TASK DIRECTIONS =
Please print, exactly, only the lines in the entries below from the line that has "برای قیمت تماس بگیرید" through the line that has "Provinsi Sumatera Utara.". Pictures don't go in.
(RECORDED DATA Opens)
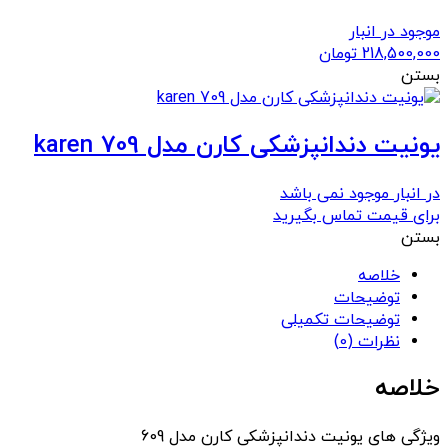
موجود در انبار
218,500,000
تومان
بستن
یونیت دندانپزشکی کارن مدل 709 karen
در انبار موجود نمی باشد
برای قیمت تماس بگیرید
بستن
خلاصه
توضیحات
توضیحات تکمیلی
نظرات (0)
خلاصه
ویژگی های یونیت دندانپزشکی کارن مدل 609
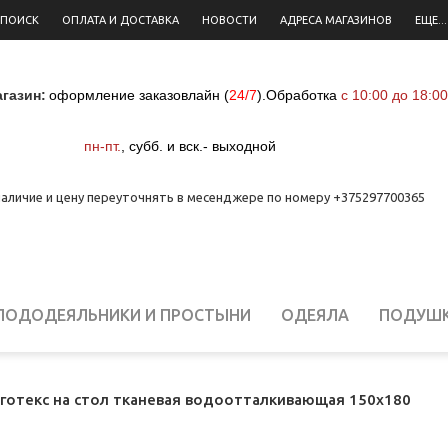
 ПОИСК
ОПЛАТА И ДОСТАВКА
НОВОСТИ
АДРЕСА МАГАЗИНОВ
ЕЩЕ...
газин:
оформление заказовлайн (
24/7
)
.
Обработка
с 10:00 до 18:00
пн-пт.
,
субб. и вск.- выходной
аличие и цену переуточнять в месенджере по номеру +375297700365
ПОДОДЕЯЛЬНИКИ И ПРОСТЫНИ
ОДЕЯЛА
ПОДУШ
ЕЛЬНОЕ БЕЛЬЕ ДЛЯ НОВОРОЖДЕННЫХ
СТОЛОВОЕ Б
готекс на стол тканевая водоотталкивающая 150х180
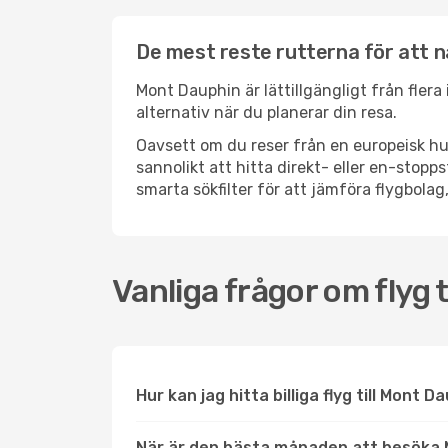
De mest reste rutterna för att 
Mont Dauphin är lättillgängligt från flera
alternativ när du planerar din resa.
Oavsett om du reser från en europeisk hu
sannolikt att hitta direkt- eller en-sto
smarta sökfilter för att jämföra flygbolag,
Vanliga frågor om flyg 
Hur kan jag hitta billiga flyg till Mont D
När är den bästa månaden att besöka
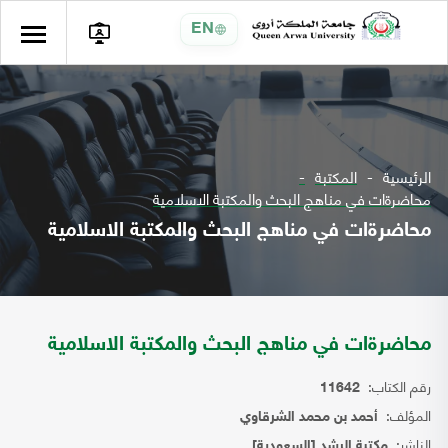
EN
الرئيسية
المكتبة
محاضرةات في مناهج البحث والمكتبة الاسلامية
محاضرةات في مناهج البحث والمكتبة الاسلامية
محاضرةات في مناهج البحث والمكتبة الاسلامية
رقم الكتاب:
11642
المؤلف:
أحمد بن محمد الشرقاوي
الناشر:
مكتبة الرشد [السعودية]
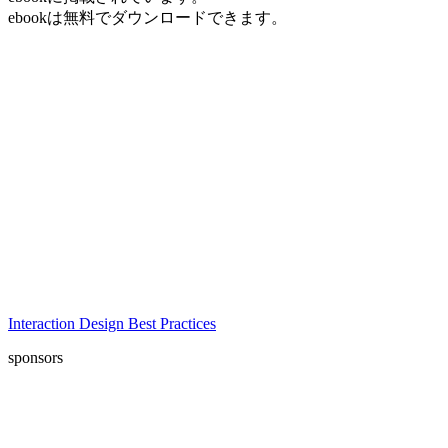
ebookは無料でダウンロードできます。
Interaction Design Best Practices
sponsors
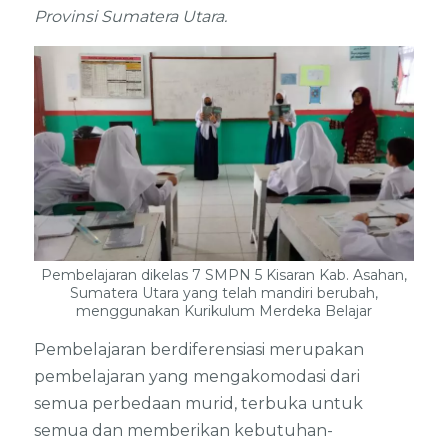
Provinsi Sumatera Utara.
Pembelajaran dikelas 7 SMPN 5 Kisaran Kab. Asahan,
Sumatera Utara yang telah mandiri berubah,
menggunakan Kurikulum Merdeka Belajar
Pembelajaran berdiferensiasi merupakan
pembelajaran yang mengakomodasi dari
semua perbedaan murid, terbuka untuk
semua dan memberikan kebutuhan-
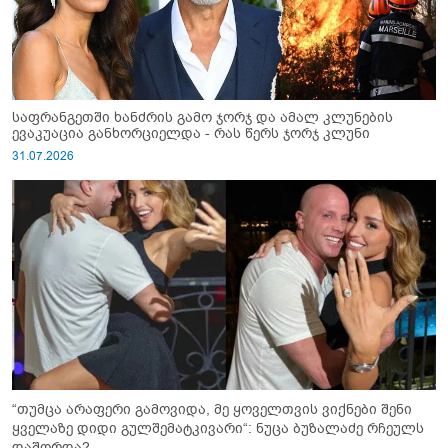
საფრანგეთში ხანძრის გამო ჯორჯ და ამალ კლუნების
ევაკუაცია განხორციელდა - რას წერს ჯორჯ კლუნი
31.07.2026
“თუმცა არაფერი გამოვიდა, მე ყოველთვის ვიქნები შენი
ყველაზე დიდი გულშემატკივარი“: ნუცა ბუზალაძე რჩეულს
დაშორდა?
(RECORDED DATA Closes)
PROBLEM SOLUTION =
برای قیمت تماس بگیرید
بستن
خلاصه
توضیحات
توضیحات تکمیلی
نظرات (0)
خلاصه
ویژگی های یونیت دندانپزشکی کارن مدل 609
 ПОИСК
ОПЛАТА И ДОСТАВКА
НОВОСТИ
АДРЕСА МАГАЗИНОВ
ЕЩЕ...
газин:
оформление заказовлайн (
24/7
)
.
Обработка
с 10:00 до 18:00
пн-пт.
,
субб. и вск.- выходной
аличие и цену переуточнять в месенджере по номеру +375297700365
ПОДОДЕЯЛЬНИКИ И ПРОСТЫНИ
ОДЕЯЛА
ПОДУШ
ЕЛЬНОЕ БЕЛЬЕ ДЛЯ НОВОРОЖДЕННЫХ
СТОЛОВОЕ Б
готекс на стол тканевая водоотталкивающая 150х180
De mest reste rutterna för att 
Mont Dauphin är lättillgängligt från flera
alternativ när du planerar din resa.
Oavsett om du reser från en europeisk hu
sannolikt att hitta direkt- eller en-sto
smarta sökfilter för att jämföra flygbolag,
Vanliga frågor om flyg 
Hur kan jag hitta billiga flyg till Mont D
När är den bästa månaden att besöka
EN
الرئيسية
المكتبة
محاضرةات في مناهج البحث والمكتبة الاسلامية
محاضرةات في مناهج البحث والمكتبة الاسلامية
محاضرةات في مناهج البحث والمكتبة الاسلامية
رقم الكتاب:
11642
المؤلف:
أحمد بن محمد الشرقاوي
الناشر:
مكتبة الرشد [السعودية]
ebookは無料でダウンロードできます。
Interaction Design Best Practices
sponsors
Provinsi Sumatera Utara.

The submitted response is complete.